**Task details:** Would you transcribe the line containing "Image resolution: width=990" and every line after it, through the end of the records below, exactly and with nothing else?
---*---
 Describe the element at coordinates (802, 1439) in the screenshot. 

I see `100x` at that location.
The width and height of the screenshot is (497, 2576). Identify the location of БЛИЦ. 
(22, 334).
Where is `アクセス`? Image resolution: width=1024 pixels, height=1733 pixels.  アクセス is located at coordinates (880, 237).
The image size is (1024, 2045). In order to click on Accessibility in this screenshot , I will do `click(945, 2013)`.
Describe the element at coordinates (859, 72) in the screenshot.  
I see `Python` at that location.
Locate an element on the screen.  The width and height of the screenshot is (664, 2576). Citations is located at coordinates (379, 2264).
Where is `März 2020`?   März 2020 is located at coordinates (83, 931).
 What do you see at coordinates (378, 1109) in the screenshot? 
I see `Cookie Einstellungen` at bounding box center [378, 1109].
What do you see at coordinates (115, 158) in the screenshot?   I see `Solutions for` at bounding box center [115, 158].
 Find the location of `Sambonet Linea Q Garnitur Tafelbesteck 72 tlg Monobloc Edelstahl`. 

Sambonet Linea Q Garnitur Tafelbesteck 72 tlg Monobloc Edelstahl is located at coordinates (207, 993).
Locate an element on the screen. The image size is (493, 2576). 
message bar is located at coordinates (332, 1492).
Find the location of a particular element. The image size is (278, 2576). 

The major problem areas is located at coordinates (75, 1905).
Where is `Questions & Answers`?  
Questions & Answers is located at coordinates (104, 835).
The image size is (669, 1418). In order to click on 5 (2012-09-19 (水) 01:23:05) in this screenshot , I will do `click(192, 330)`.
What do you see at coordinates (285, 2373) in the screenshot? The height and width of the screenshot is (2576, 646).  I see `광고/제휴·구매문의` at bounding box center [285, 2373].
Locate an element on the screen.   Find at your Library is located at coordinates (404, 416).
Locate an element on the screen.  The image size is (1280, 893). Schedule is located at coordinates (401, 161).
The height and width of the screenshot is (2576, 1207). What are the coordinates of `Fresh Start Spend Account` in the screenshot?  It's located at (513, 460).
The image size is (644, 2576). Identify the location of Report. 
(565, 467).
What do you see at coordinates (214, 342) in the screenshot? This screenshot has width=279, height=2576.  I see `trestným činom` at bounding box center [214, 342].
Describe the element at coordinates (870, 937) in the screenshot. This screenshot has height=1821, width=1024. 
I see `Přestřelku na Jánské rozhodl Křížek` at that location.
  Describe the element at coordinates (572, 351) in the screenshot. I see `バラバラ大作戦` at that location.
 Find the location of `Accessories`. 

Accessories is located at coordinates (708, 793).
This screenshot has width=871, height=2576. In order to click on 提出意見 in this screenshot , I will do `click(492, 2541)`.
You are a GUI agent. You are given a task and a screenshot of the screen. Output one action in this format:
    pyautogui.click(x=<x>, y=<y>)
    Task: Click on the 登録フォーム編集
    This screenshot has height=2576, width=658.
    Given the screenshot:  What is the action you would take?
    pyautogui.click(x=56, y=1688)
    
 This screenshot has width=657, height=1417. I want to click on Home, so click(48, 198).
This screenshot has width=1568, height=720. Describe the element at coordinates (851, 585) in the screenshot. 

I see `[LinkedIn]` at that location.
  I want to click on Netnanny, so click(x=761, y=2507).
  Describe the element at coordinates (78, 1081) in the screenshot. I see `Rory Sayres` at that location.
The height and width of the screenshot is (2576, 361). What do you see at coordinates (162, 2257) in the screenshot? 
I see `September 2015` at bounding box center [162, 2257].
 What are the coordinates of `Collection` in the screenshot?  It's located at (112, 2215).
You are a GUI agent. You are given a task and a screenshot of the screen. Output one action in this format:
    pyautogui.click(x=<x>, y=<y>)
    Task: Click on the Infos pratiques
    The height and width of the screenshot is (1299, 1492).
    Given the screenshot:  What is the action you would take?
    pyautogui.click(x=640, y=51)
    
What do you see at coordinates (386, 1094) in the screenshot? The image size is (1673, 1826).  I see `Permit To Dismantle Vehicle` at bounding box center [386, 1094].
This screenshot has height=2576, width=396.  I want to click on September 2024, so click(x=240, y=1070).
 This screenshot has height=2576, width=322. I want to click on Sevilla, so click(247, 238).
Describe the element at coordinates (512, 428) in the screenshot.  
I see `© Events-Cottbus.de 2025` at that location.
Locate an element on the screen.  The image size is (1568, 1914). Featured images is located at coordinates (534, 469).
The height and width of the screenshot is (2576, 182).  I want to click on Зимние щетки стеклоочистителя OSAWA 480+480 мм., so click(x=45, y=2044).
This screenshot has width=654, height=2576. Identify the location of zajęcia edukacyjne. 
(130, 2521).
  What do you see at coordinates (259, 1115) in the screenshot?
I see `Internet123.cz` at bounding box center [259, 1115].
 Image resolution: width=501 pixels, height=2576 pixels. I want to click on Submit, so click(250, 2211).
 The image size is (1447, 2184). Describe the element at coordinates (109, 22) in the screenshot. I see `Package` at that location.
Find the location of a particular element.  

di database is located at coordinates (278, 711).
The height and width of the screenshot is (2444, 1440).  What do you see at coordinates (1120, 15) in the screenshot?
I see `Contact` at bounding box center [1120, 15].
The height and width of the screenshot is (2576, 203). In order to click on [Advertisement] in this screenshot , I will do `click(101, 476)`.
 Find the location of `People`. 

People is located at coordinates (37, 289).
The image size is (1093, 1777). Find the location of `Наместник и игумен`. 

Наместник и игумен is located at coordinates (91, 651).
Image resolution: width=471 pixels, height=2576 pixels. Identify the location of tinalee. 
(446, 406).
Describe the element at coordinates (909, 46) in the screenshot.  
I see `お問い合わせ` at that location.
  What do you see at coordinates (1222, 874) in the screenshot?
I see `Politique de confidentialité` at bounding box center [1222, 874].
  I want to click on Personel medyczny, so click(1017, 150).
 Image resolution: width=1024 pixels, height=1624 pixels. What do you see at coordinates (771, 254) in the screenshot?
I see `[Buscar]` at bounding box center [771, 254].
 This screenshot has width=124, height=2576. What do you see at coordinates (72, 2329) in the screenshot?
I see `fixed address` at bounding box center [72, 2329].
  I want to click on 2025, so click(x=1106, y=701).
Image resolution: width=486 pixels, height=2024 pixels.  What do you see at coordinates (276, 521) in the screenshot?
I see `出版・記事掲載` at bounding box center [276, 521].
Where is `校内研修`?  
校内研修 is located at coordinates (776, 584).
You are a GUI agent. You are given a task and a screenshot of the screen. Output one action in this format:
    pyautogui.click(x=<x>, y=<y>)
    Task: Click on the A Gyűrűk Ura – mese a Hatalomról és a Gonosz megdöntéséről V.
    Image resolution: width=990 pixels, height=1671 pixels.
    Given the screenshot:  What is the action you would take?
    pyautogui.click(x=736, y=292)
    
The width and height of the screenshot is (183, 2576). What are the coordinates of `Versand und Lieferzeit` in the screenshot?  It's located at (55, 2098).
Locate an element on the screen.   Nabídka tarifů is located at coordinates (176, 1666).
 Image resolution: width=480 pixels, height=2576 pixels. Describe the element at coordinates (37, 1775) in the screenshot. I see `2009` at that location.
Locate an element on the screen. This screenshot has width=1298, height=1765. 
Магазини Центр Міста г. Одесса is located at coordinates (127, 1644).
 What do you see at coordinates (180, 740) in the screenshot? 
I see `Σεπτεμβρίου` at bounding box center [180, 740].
---*---
**Output of the task:**
    Image resolution: width=990 pixels, height=1671 pixels.
    Given the screenshot:  What is the action you would take?
    pyautogui.click(x=736, y=292)
    
The width and height of the screenshot is (183, 2576). What are the coordinates of `Versand und Lieferzeit` in the screenshot?  It's located at (55, 2098).
Locate an element on the screen.   Nabídka tarifů is located at coordinates (176, 1666).
 Image resolution: width=480 pixels, height=2576 pixels. Describe the element at coordinates (37, 1775) in the screenshot. I see `2009` at that location.
Locate an element on the screen. This screenshot has width=1298, height=1765. 
Магазини Центр Міста г. Одесса is located at coordinates (127, 1644).
 What do you see at coordinates (180, 740) in the screenshot? 
I see `Σεπτεμβρίου` at bounding box center [180, 740].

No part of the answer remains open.